◆ Your objective
Reproduce the entries in full. Exclude all images from the copy.

◆ Document understanding data

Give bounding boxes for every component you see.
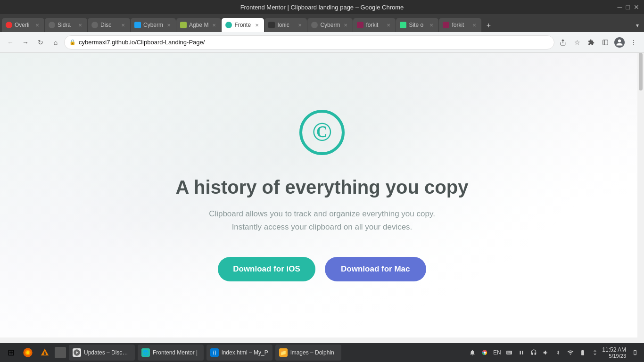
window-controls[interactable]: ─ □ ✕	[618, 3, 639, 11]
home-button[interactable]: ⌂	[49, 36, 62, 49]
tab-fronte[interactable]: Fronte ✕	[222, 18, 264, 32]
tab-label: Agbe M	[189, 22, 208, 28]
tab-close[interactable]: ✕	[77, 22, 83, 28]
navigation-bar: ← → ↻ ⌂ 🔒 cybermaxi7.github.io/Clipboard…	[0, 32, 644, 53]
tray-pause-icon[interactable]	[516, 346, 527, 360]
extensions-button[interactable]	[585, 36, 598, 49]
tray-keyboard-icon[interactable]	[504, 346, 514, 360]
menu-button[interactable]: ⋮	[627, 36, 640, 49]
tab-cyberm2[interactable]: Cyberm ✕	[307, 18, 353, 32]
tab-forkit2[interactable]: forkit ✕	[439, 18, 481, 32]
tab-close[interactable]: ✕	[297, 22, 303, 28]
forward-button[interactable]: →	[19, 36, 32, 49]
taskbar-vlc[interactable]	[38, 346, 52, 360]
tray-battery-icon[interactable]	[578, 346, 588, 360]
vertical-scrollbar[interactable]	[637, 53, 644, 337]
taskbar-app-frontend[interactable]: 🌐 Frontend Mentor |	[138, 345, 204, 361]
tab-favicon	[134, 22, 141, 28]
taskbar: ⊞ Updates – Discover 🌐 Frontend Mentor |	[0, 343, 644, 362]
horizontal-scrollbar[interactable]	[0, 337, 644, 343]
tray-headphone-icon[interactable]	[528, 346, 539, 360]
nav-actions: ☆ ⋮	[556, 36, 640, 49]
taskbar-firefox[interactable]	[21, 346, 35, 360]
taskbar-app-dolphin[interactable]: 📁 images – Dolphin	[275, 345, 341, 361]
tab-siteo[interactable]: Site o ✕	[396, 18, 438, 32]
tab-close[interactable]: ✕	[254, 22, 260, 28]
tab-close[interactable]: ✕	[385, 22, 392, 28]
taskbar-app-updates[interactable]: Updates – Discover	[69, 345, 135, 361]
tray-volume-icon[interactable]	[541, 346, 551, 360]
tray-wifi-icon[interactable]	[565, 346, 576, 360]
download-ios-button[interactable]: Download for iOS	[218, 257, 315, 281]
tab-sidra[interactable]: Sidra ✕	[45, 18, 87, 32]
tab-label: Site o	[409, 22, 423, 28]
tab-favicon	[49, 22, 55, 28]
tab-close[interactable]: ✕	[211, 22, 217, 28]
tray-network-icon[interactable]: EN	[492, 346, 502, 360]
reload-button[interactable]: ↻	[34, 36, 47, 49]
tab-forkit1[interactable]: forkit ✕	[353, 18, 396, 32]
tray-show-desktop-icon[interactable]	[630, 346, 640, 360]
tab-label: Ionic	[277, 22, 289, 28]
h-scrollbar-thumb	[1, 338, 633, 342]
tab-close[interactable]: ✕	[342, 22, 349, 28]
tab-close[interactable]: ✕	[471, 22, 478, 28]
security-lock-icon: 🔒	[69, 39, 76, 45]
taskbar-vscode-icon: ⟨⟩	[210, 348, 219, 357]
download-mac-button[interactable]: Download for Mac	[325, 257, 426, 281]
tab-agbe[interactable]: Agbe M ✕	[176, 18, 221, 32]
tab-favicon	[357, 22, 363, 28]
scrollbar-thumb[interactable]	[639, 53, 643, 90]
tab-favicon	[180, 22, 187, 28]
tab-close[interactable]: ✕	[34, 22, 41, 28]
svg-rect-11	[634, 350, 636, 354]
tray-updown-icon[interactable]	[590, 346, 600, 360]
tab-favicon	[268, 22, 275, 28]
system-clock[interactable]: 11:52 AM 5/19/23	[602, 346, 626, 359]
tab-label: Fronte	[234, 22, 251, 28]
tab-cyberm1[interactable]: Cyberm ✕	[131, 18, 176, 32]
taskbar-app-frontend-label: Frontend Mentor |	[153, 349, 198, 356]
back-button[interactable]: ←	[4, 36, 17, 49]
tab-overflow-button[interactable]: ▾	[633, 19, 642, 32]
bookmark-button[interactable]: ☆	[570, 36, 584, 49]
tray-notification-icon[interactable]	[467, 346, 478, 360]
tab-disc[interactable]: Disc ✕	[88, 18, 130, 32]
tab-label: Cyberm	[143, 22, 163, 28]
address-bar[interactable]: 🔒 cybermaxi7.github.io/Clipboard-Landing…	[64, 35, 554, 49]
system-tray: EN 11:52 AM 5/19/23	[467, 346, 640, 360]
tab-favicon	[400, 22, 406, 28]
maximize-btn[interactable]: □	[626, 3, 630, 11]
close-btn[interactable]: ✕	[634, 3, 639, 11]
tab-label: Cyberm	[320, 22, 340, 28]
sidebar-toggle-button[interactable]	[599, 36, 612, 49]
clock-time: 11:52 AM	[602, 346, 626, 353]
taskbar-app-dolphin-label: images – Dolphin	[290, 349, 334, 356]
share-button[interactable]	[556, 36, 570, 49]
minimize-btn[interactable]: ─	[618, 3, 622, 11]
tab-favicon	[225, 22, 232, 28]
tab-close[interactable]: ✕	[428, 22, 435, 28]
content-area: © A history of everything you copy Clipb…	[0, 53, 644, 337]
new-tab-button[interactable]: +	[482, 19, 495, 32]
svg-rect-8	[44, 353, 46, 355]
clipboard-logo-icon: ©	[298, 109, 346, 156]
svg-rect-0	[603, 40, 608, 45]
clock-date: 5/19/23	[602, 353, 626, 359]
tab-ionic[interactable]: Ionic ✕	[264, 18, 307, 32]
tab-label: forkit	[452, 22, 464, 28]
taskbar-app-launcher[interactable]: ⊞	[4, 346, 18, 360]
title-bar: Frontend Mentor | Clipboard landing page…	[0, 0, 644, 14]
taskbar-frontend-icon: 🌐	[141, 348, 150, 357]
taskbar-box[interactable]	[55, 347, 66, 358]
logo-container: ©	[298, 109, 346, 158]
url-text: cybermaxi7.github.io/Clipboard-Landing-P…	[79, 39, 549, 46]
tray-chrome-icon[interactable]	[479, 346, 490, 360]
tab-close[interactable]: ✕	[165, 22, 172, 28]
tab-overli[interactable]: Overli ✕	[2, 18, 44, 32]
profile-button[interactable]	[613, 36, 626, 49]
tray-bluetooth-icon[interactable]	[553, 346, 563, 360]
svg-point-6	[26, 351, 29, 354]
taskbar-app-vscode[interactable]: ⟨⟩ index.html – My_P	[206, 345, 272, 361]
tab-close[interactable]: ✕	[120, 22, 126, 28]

◆ Exercise solution
Give bounding boxes for every component you see.
window-controls[interactable]: ─ □ ✕	[618, 3, 639, 11]
home-button[interactable]: ⌂	[49, 36, 62, 49]
tab-fronte[interactable]: Fronte ✕	[222, 18, 264, 32]
tab-label: Agbe M	[189, 22, 208, 28]
tab-close[interactable]: ✕	[77, 22, 83, 28]
navigation-bar: ← → ↻ ⌂ 🔒 cybermaxi7.github.io/Clipboard…	[0, 32, 644, 53]
tray-pause-icon[interactable]	[516, 346, 527, 360]
extensions-button[interactable]	[585, 36, 598, 49]
tray-keyboard-icon[interactable]	[504, 346, 514, 360]
menu-button[interactable]: ⋮	[627, 36, 640, 49]
tab-cyberm2[interactable]: Cyberm ✕	[307, 18, 353, 32]
tab-forkit2[interactable]: forkit ✕	[439, 18, 481, 32]
tab-close[interactable]: ✕	[297, 22, 303, 28]
forward-button[interactable]: →	[19, 36, 32, 49]
taskbar-vlc[interactable]	[38, 346, 52, 360]
tray-battery-icon[interactable]	[578, 346, 588, 360]
vertical-scrollbar[interactable]	[637, 53, 644, 337]
taskbar-app-frontend[interactable]: 🌐 Frontend Mentor |	[138, 345, 204, 361]
tab-favicon	[134, 22, 141, 28]
taskbar: ⊞ Updates – Discover 🌐 Frontend Mentor |	[0, 343, 644, 362]
horizontal-scrollbar[interactable]	[0, 337, 644, 343]
tray-headphone-icon[interactable]	[528, 346, 539, 360]
nav-actions: ☆ ⋮	[556, 36, 640, 49]
taskbar-firefox[interactable]	[21, 346, 35, 360]
taskbar-app-dolphin[interactable]: 📁 images – Dolphin	[275, 345, 341, 361]
tab-siteo[interactable]: Site o ✕	[396, 18, 438, 32]
tab-close[interactable]: ✕	[254, 22, 260, 28]
tab-close[interactable]: ✕	[385, 22, 392, 28]
taskbar-app-updates[interactable]: Updates – Discover	[69, 345, 135, 361]
tray-volume-icon[interactable]	[541, 346, 551, 360]
tray-wifi-icon[interactable]	[565, 346, 576, 360]
download-ios-button[interactable]: Download for iOS	[218, 257, 315, 281]
tab-sidra[interactable]: Sidra ✕	[45, 18, 87, 32]
tab-label: Site o	[409, 22, 423, 28]
tab-favicon	[49, 22, 55, 28]
tab-close[interactable]: ✕	[211, 22, 217, 28]
tray-network-icon[interactable]: EN	[492, 346, 502, 360]
reload-button[interactable]: ↻	[34, 36, 47, 49]
tab-forkit1[interactable]: forkit ✕	[353, 18, 396, 32]
tray-show-desktop-icon[interactable]	[630, 346, 640, 360]
tab-label: Ionic	[277, 22, 289, 28]
h-scrollbar-thumb	[1, 338, 633, 342]
tab-close[interactable]: ✕	[342, 22, 349, 28]
tab-close[interactable]: ✕	[471, 22, 478, 28]
security-lock-icon: 🔒	[69, 39, 76, 45]
taskbar-vscode-icon: ⟨⟩	[210, 348, 219, 357]
download-mac-button[interactable]: Download for Mac	[325, 257, 426, 281]
tab-agbe[interactable]: Agbe M ✕	[176, 18, 221, 32]
tab-favicon	[357, 22, 363, 28]
scrollbar-thumb[interactable]	[639, 53, 643, 90]
tab-favicon	[180, 22, 187, 28]
tab-close[interactable]: ✕	[34, 22, 41, 28]
svg-rect-11	[634, 350, 636, 354]
tray-updown-icon[interactable]	[590, 346, 600, 360]
tab-favicon	[268, 22, 275, 28]
system-clock[interactable]: 11:52 AM 5/19/23	[602, 346, 626, 359]
tab-label: Fronte	[234, 22, 251, 28]
tab-cyberm1[interactable]: Cyberm ✕	[131, 18, 176, 32]
taskbar-app-frontend-label: Frontend Mentor |	[153, 349, 198, 356]
back-button[interactable]: ←	[4, 36, 17, 49]
tab-overflow-button[interactable]: ▾	[633, 19, 642, 32]
bookmark-button[interactable]: ☆	[570, 36, 584, 49]
tray-notification-icon[interactable]	[467, 346, 478, 360]
tab-disc[interactable]: Disc ✕	[88, 18, 130, 32]
tab-label: Cyberm	[143, 22, 163, 28]
address-bar[interactable]: 🔒 cybermaxi7.github.io/Clipboard-Landing…	[64, 35, 554, 49]
system-tray: EN 11:52 AM 5/19/23	[467, 346, 640, 360]
tab-favicon	[400, 22, 406, 28]
maximize-btn[interactable]: □	[626, 3, 630, 11]
close-btn[interactable]: ✕	[634, 3, 639, 11]
tab-label: Cyberm	[320, 22, 340, 28]
sidebar-toggle-button[interactable]	[599, 36, 612, 49]
clock-time: 11:52 AM	[602, 346, 626, 353]
taskbar-app-dolphin-label: images – Dolphin	[290, 349, 334, 356]
share-button[interactable]	[556, 36, 570, 49]
minimize-btn[interactable]: ─	[618, 3, 622, 11]
tab-favicon	[225, 22, 232, 28]
tab-close[interactable]: ✕	[428, 22, 435, 28]
content-area: © A history of everything you copy Clipb…	[0, 53, 644, 337]
new-tab-button[interactable]: +	[482, 19, 495, 32]
svg-rect-8	[44, 353, 46, 355]
clipboard-logo-icon: ©	[298, 109, 346, 156]
svg-rect-0	[603, 40, 608, 45]
clock-date: 5/19/23	[602, 353, 626, 359]
tab-ionic[interactable]: Ionic ✕	[264, 18, 307, 32]
tab-label: forkit	[452, 22, 464, 28]
taskbar-app-launcher[interactable]: ⊞	[4, 346, 18, 360]
title-bar: Frontend Mentor | Clipboard landing page…	[0, 0, 644, 14]
taskbar-frontend-icon: 🌐	[141, 348, 150, 357]
taskbar-box[interactable]	[55, 347, 66, 358]
logo-container: ©	[298, 109, 346, 158]
url-text: cybermaxi7.github.io/Clipboard-Landing-P…	[79, 39, 549, 46]
tray-chrome-icon[interactable]	[479, 346, 490, 360]
tab-close[interactable]: ✕	[165, 22, 172, 28]
tab-overli[interactable]: Overli ✕	[2, 18, 44, 32]
profile-button[interactable]	[613, 36, 626, 49]
tray-bluetooth-icon[interactable]	[553, 346, 563, 360]
svg-point-6	[26, 351, 29, 354]
taskbar-app-vscode[interactable]: ⟨⟩ index.html – My_P	[206, 345, 272, 361]
tab-close[interactable]: ✕	[120, 22, 126, 28]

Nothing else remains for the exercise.